Un nuovo studio pubblicato sulla rivista scientifica internazionale Acta Neuropathologica Communications fa luce su una delle cause dell’Alzheimer.
La prevenzione dell’Alzheimer, una patologia che colpisce ogni anno milioni di persone in Italia e nel mondo, comincia a letto. A tale conclusione giunge, per la prima volta, un nuovo studio pubblicato sulla rivista scientifica internazionale Acta Neuropathologica Communications, al quale hanno collaborato il Centro di medicina del sonno dell’ospedale Molinette della Città della salute di Torino e dell’Università del capoluogo piemontese, diretto dal Alessandro Cicolin, e il Neuroscience Institute of Cavalieri Ottolenghi (Nico) con Michela Guglielmotto, entrambi afferenti al dipartimento di Neuroscienze Rita Levi Montalcini dell’Università di Torino.
In parole povere, c’è un nesso diretto tra Alzheimer e una scarsa qualità del sonno. E l’insonnia aumenta rischi di contrarre quella patologia, favorendo processi neurodegenerativi. I ricercatori lo hanno capito dopo aver esaminato l’effetto di un sonno disturbato in topi geneticamente predisposti al deposito di beta-amiloide, una proteina che compromette irreversibilmente le funzioni cognitive dell’animale, anche se giovane.
Basta la frammentazione del sonno ottenuta inducendo nelle cavie brevi risvegli senza modificare il tempo totale del sonno, per un periodo di un mese (che corrisponde più o meno tre anni di vita dell’uomo), a compromettere il funzionamento del sistema glinfatico, facendo aumentare il deposito della proteina di cui sopra.

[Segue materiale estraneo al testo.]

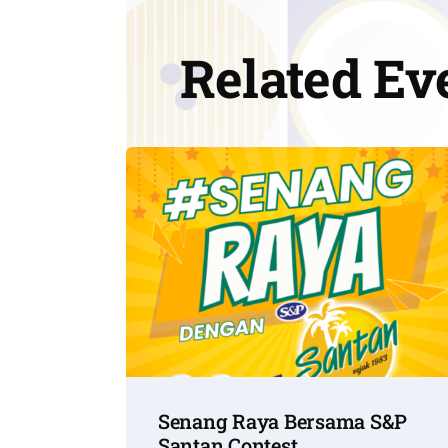
Related Ev
Senang Raya Bersama S&P
Santan Contest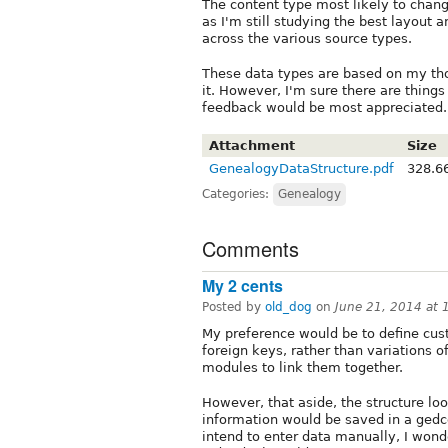
The content type most likely to chan
as I'm still studying the best layout 
across the various source types.
These data types are based on my thou
it. However, I'm sure there are things
feedback would be most appreciated.
Attachment
Size
GenealogyDataStructure.pdf
328.6
Categories:
Genealogy
Comments
My 2 cents
Posted by
old_dog
on
June 21, 2014 at
My preference would be to define cust
foreign keys, rather than variations o
modules to link them together.
However, that aside, the structure look
information would be saved in a gedco
intend to enter data manually, I wond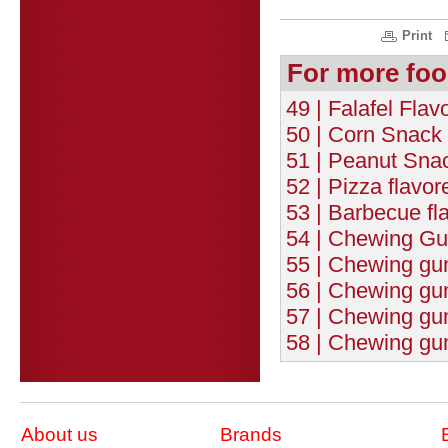
Print
For more foo
49 | Falafel Fla
50 | Corn Snack 
51 | Peanut Snac
52 | Pizza flavo
53 | Barbecue fl
54 | Chewing Gum
55 | Chewing gum 
56 | Chewing gu
57 | Chewing gum
58 | Chewing gu
About us
Brands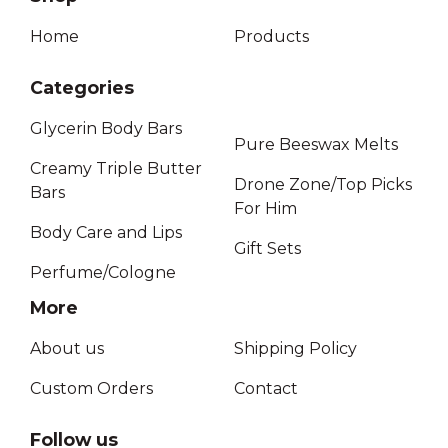
Home
Products
Categories
Glycerin Body Bars
Pure Beeswax Melts
Creamy Triple Butter
Drone Zone/Top Picks
Bars
For Him
Body Care and Lips
Gift Sets
Perfume/Cologne
More
About us
Shipping Policy
Custom Orders
Contact
Follow us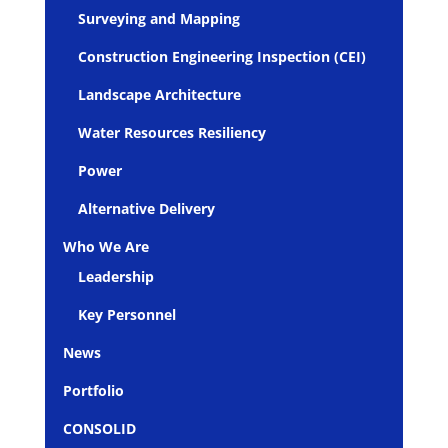
Surveying and Mapping
Construction Engineering Inspection (CEI)
Landscape Architecture
Water Resources Resiliency
Power
Alternative Delivery
Who We Are
Leadership
Key Personnel
News
Portfolio
CONSOLID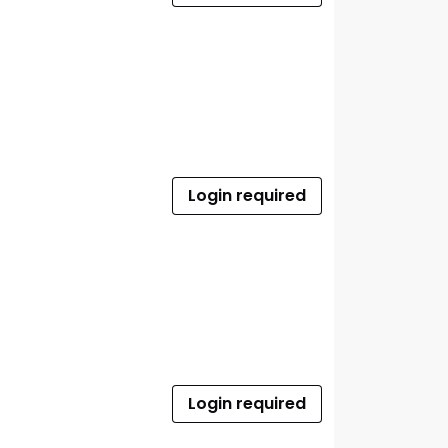
Login required
Login required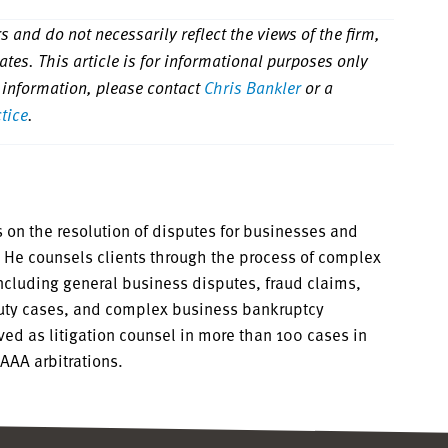
 and do not necessarily reflect the views of the firm,
iliates. This article is for informational purposes only
 information, please contact
Chris Bankler
or a
ctice
.
 on the resolution of disputes for businesses and
s. He counsels clients through the process of complex
including general business disputes, fraud claims,
duty cases, and complex business bankruptcy
rved as litigation counsel in more than 100 cases in
 AAA arbitrations.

E non è una novità che il riposo notturno nei pazienti affetti dalla malattia di Alzheimer è spesso disturbato: nei casi più gravi si arrivare a una vera e propria inversione del ritmo sonno-veglia.
Non solo: i disturbi del sonno (deprivazione, insonnia e apnee) possono influire negativamente sul decorso della malattia. I pazienti con sonno disturbato, sia in termini di quantità che di qualità, presentano un aumento del deposito cerebrale della proteina (beta-amiloide) implicata nella genesi dell’Alzheimer. I ricercatori hanno dimostrato che il fenomeno dipende da una sua ridotta eliminazione da parte del sistema glinfatico, il “netturbino” del cervello, che lavora soprattutto durante il sonno profondo.
Come accennato, in soggetti predisposti all’Alzheimer un sonno disturbato fin dalla giovane età può favorire l’innesco di processi neurodegenerativi, che a loro volta compromettere la regolazione del sonno, in un vero e proprio circolo vizioso che fa porta dritti alla malattia, oltre a costituire un significativo fattore di rischio per obesità, ipertensione, diabete, infarto, ictus, cancro e demenze. Dunque riposare bene fa davvero bene alla salute.